Literally. Because if I don't have my right pillows to cradle my head and shoulders I toss and turn and wake up cranky and stiff. 

 I put my pillows in one set of pillowcases and his in another.  They are color coded.  I remind him when he has one of mine on his side and he plays innocent.  Oh? Is that your pillow?   I gave him the benefit of the doubt in our early years, when I had my favorite feather pillow and he has the annoying new fangled foam pillow.  We only had two pillows back then.  One each and they were matching in size but not in shape and smell.

He hated my feather pillow.  I had had it through my wild years and it was a bit old and yellowed from age, and he asserted that it smelled like the inside of a hippies bus.   I dunno.  I loved it.

One day it disappeared.  He looked guilty, but I didn't really suspect him of foul play.   Till I checked the trash by the curb and there was a tell tale corner sticking out.

After I calmed down and dried my tears, we went pillow shopping.   Not to Good will to get a nice used pillow but to a department store to buy a new one.    I strode up and down the aisles looking for a replacement.  He helped with suggestions.  I put pillow after clean neutral smelling pillow to my face, bothering the watchful sales clerk.   I settled on one.

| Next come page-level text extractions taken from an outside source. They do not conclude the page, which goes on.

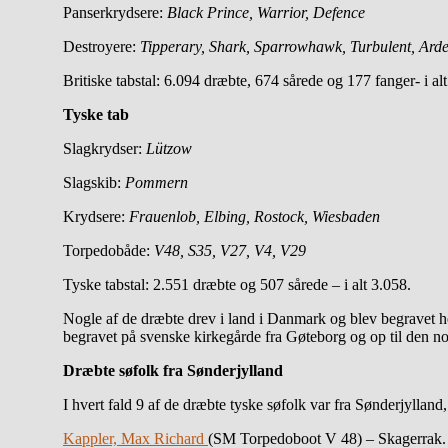
Panserkrydsere:
Black Prince, Warrior, Defence
Destroyere:
Tipperary, Shark, Sparrowhawk, Turbulent, Ard
Britiske tabstal: 6.094 dræbte, 674 sårede og 177 fanger- i al
Tyske tab
Slagkrydser:
Lützow
Slagskib:
Pommern
Krydsere:
Frauenlob, Elbing, Rostock, Wiesbaden
Torpedobåde:
V48, S35, V27, V4, V29
Tyske tabstal: 2.551 dræbte og 507 sårede – i alt 3.058.
Nogle af de dræbte drev i land i Danmark og blev begravet h
begravet på svenske kirkegårde fra Gøteborg og op til den n
Dræbte søfolk fra Sønderjylland
I hvert fald 9 af de dræbte tyske søfolk var fra Sønderjylland
Kappler, Max Richard
(SM Torpedoboot V 48) – Skagerrak.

A premium goose filled feather pillow, not on sale.

Hubby payed the full price.  I decided to stay married to him.   When we got home, a few nights went smoothly.

Then he took my feather pillow one night and it started.    The Pillow Wars.

We should have bought two identical pillows in the store.  We didn't.  We have always had the new pillow and the older ones.

He steals the new ones and discards the used up sneaking them over to my side when he makes the bed.

I remake the bed and sort them out.  They find their way back to his side in the middle of the night.

The most recent offense was when he swapped out his smallest most pitiful pillow that needed mending with the innards falling out for my head pillow.  I slept that way for three nights now, but it ends today.  He's pulled off the cases and sheets to wash them and they are lying around unattended.

Today we go pillow shopping.    Mhm.  It's on!